Von Ellen Kollender
Die Blitzkarriere des Thorsten Busenius ging so: Bachelor, Hospitanz bei der Schweizer Dachgesellschaft des Kaffeerösters Tchibo, noch vor Abschluss seines Studiums ein Jobangebot als Finanzreferent - bei Tchibo. "Hätte ich mich von außen beworben, wäre ich nicht genommen worden", glaubt der 28-jährige Wirtschaftsjurist. Flugs akzeptierte er das Angebot aus Zürich.

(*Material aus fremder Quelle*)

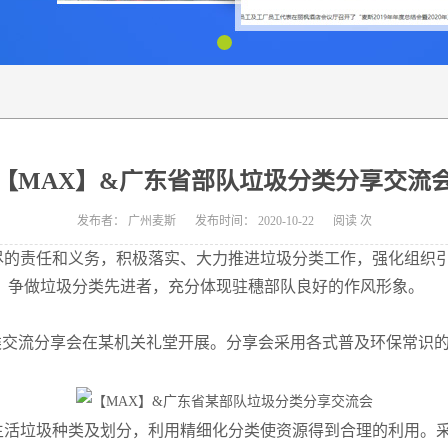
【MAX】&广东省部队垃圾分类分享交流
发布者：
广州麦斯
发布时间：
2020-10-22
阅读
次
尽的责任和义务，积极落实、大力推进
垃圾分类工作，强化组织
，争做垃圾分类先进者，充分体现
驻穗部队良好的作风形象。
类交流分享会在某机关礼堂开展。分享会采用各式普及环保常识
生活垃圾种类及划分，利用精细化分类使资源得到合理的利用。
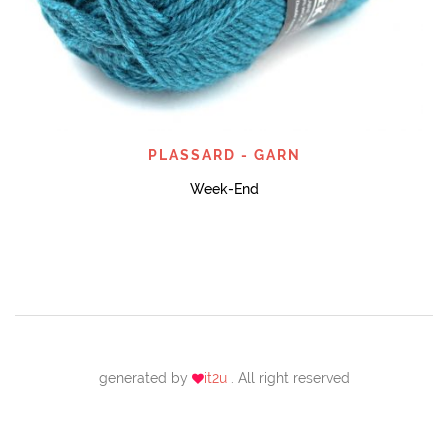
PLASSARD - GARN
Week-End
generated by
it2u
. All right reserved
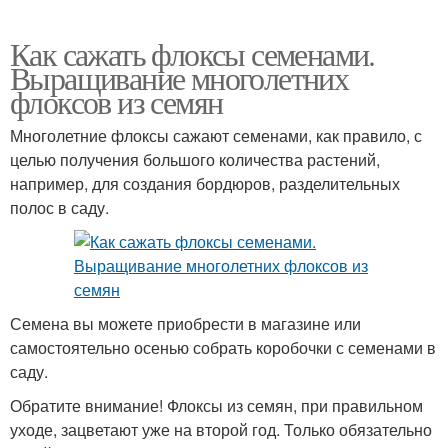
Как сажать флоксы семенами.
Выращивание многолетних
флоксов из семян
Многолетние флоксы сажают семенами, как правило, с
целью получения большого количества растений,
например, для создания бордюров, разделительных
полос в саду.
Семена вы можете приобрести в магазине или
самостоятельно осенью собрать коробочки с семенами в
саду.
Обратите внимание! Флоксы из семян, при правильном
уходе, зацветают уже на второй год. Только обязательно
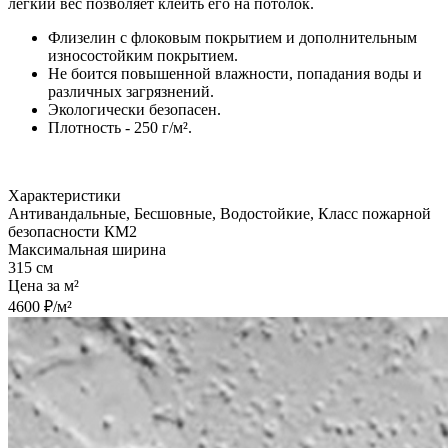
лёгкий вес позволяет клеить его на потолок.
Флизелин с флоковым покрытием и дополнительным
износостойким покрытием.
Не боится повышенной влажности, попадания воды и
различных загрязнений.
Экологически безопасен.
Плотность - 250 г/м².
Характеристики
Антивандальные, Бесшовные, Водостойкие, Класс пожарной
безопасности КМ2
Максимальная ширина
315 см
Цена за м²
4600 ₽/м²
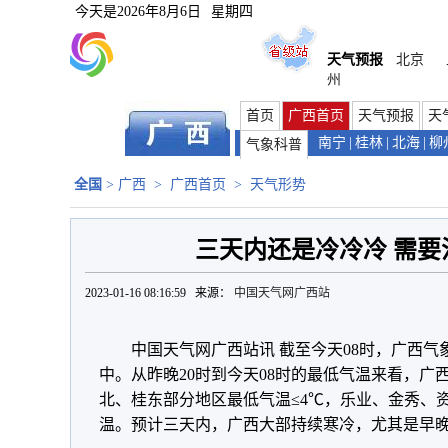
今天是
2026年8月6日
星期四
天气预报
北京
州
首页
广西首页
天气预报
天
南宁
|
桂林
|
北海
|
柳
气象科普
全国
>
广西
>
广西首页
>
天气形势
三天内还是冷冷冷 需要
2023-01-16 08:16:59 来源：
中国天气网广西站
中国天气网广西站讯 截至今天08时，广西
中。从昨晚20时到今天08时的最低气温来看，广
北、桂东部分地区最低气温≤4℃，乐业、金秀、
温。预计三天内，广西大部持续寒冷，尤其是早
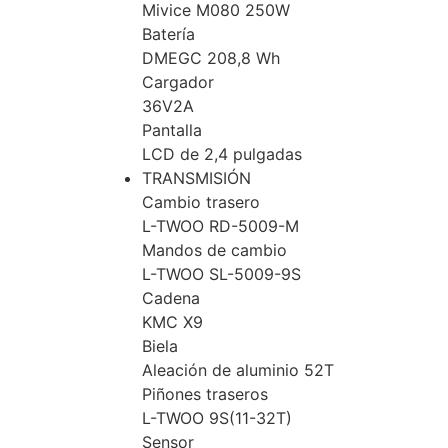
Mivice M080 250W
Batería
DMEGC 208,8 Wh
Cargador
36V2A
Pantalla
LCD de 2,4 pulgadas
TRANSMISIÓN
Cambio trasero
L-TWOO RD-5009-M
Mandos de cambio
L-TWOO SL-5009-9S
Cadena
KMC X9
Biela
Aleación de aluminio 52T
Piñones traseros
L-TWOO 9S(11-32T)
Sensor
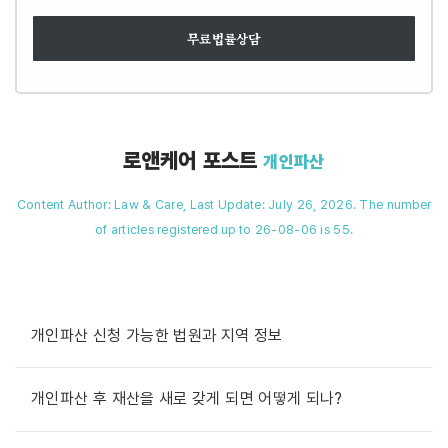
무료법률상담
로앤케어 포스트
개인파산
Content Author: Law & Care, Last Update: July 26, 2026. The number
of articles registered up to 26-08-06 is 55.
개인파산 신청 가능한 법원과 지역 정보
개인파산 후 재산을 새로 갖게 되면 어떻게 되나?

Ohne seine Bachelorarbeit wäre er nicht dort gelandet, wo er heute sitzt, da ist sich Busenius sicher. Der Trick: Er hat das Werk direkt in der Firma verfasst, in der Finanzabteilung von Tchibo.
Mit diesem Jobeinstieg habe der Absolvent "den Königsweg gewählt", sagt Dirk Erfurth, Leiter der Abteilung Student und Arbeitsmarkt der Universität München. "Es wird immer wichtiger, sich schon früh zu überlegen, für wen das Thema der Abschlussarbeit später relevant sein könnte."

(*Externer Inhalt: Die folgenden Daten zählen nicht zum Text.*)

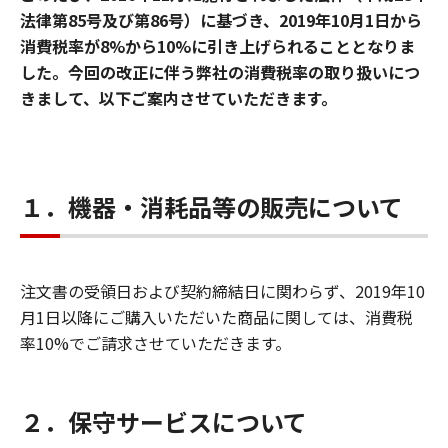
法律第85号及び第86号）に基づき、2019年10月1日から
消費税率が8%から10%に引き上げられることとなりま
した。今回の改正に伴う弊社の消費税率の取り扱いにつ
きまして、以下ご案内させていただきます。
１．機器・消耗品等の販売について
注文書の受領日および契約締結日に関わらず、2019年10
月1日以降にご購入いただいた商品に関しては、消費税
率10%でご請求させていただきます。
２．保守サービスについて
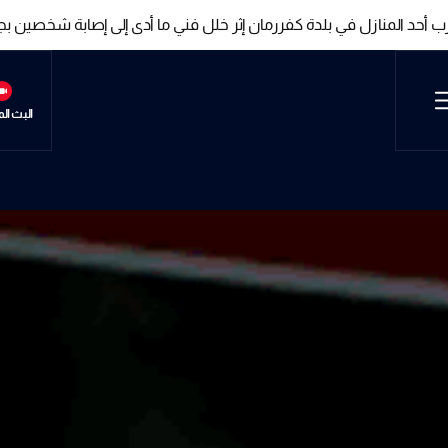
ب أحد المنازل في بلدة كفررمان إثر خلل فني ما أدى إلى إصابة شخصين 
ب أحد المنازل في بلدة كفررمان إثر خلل فني ما أدى إلى إصابة شخصين 
البث ال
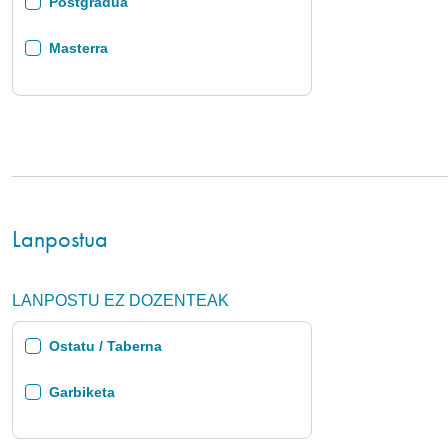
Postgradua
Masterra
Lanpostua
LANPOSTU EZ DOZENTEAK
Ostatu / Taberna
Garbiketa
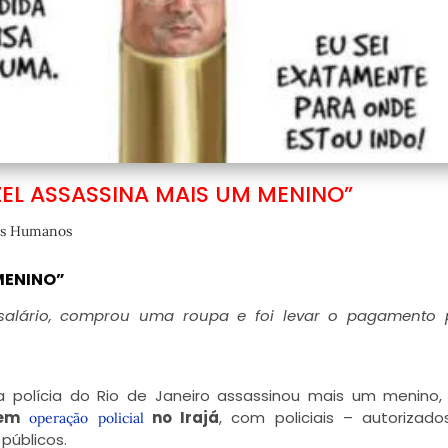
EL ASSASSINA MAIS UM MENINO”
os Humanos
MENINO”
salário, comprou uma roupa e foi levar o pagamento 
a polícia do Rio de Janeiro assassinou mais um menino
 em
no Irajá
, com policiais – autorizado
operação policial
públicos.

Vor 20 Jahren reichte noch der formale Abschluss - heute schauen die Personalchefs genauer auf das zum Studienende verfasste Opus.
Das Thema ist nicht mehr Nebensache
Heike Kuss, Beraterin im Hochschulteam der Berliner Agentur für Arbeit, empfiehlt deshalb, den genauen Titel in den Lebenslauf aufzunehmen. "Für die Selbstvermarktung ist das ein wichtiges Kriterium", sagt sie. Im Bewusstsein der meisten Studenten sei allerdings noch nicht angekommen, dass man mit dem meist viele Seiten starken Werk mutig auftrumpfen sollte.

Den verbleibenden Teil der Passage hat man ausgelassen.